When you legalize drugs, they aren't going to suddenly stop selling it. They will now have a legal business which will continue to fund their criminal empires. We most likely will see an increase in other crimes, like extortion and kidnapping.

Drugs are still illegal in the US and we don't really see the same kind of crime in our country because the police actually (for the most part) do their job.

If you really want to stop the violence, stop the corruption. I know the recreational drug users of HN don't really want to hear this..




>Drugs are still illegal in the US and we don't really see >the same kind of crime in our country because the police >actually (for the most part) do their job.

I strongly disagree with your statement. Police? Mexico is not using your usual police officers to fight drug violence neither Colombia. They are using highly trained military forces. Why? Cartels have very advance military equipment that is, sometimes, even purchased directly from the U.S. government as stated by one of the captured Zetas cartel heads (http://www.washingtontimes.com/news/2011/jul/7/inquiry-of-we...). One of the main reasons the U.S. doesn't have the amount drug related crimes that countries like Mexico do is because it's their primary market (in the case of Mexican cartels) so they, obviously, don't want to create that much problems there and mess up their business.

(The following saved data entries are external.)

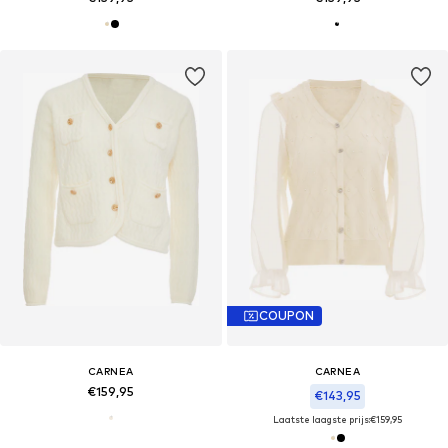
COUPON
CARNEA
CARNEA
€159,95
€143,95
Laatste laagste prijs:
€159,95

This is not about pointing fingers or saying that the police is useless but as someone who was unlucky enough to witness hitman executed individuals (in front of my house) but lucky enough to _not see anything_ useful for the police I have to tell you that is not about an effective police force. The production, distribution, violence, money laundering, and all the other problems that revolve around drugs are shared between: consumers, criminals, and corrupt individuals (private, government, and public service sectors). My point is that this very complicated problem has only gotten worse since the "War on Drugs" started so legalizing drugs to have some regulation could be an alternative.


"Police? Mexico is not using your usual police officers to fight drug violence neither Colombia. They are using highly trained military forces. Why? Cartels have very advance military equipment"

If you read the article, you'd see the reason Colombia and Mexico use the military is mainly because the cartels own the police. Virtually ever person has been bribed. That's the core problem here.


...and if US users can grow their own, legally, in their backyards, then that bribery money goes away.


America has more drug driven crime than anywhere else on earth, by far. The source of the destruction (crime + violence) of our inner cities is purely drug based. Before the drug revolution of the 1960s and 1970s, our inner cities were livable.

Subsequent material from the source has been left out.